• [Work to be completed] Please write out, exactly as given, the line that contains "وتوقه للتحرر من" and all lines that follow it through the end of the listing, and nothing else.

• [Given entries]

• • • • •

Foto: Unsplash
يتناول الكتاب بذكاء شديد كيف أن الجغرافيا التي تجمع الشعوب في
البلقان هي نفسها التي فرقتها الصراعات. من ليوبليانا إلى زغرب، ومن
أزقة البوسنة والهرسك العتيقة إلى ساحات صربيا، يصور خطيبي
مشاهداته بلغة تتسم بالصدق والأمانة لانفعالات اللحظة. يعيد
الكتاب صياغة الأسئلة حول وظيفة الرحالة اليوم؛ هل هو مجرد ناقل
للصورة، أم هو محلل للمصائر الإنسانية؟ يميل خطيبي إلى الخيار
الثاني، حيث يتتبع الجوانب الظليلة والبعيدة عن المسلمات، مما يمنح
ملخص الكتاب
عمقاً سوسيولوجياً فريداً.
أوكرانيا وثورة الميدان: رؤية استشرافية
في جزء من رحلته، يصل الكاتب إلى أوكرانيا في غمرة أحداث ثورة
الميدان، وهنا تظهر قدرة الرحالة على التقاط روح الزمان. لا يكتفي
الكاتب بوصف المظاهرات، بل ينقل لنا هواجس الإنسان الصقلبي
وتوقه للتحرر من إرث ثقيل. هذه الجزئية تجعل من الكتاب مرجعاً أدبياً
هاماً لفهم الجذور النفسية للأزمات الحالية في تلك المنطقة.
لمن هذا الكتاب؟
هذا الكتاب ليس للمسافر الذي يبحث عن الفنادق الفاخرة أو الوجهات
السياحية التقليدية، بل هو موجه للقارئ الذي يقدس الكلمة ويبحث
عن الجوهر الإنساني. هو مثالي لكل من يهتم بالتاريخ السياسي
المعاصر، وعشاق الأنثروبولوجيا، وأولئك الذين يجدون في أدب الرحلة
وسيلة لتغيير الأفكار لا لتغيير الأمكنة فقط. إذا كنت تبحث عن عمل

• • • • •

• [Solution to this task]
وتوقه للتحرر من إرث ثقيل. هذه الجزئية تجعل من الكتاب مرجعاً أدبياً
هاماً لفهم الجذور النفسية للأزمات الحالية في تلك المنطقة.
لمن هذا الكتاب؟
هذا الكتاب ليس للمسافر الذي يبحث عن الفنادق الفاخرة أو الوجهات
السياحية التقليدية، بل هو موجه للقارئ الذي يقدس الكلمة ويبحث
عن الجوهر الإنساني. هو مثالي لكل من يهتم بالتاريخ السياسي
المعاصر، وعشاق الأنثروبولوجيا، وأولئك الذين يجدون في أدب الرحلة
وسيلة لتغيير الأفكار لا لتغيير الأمكنة فقط. إذا كنت تبحث عن عمل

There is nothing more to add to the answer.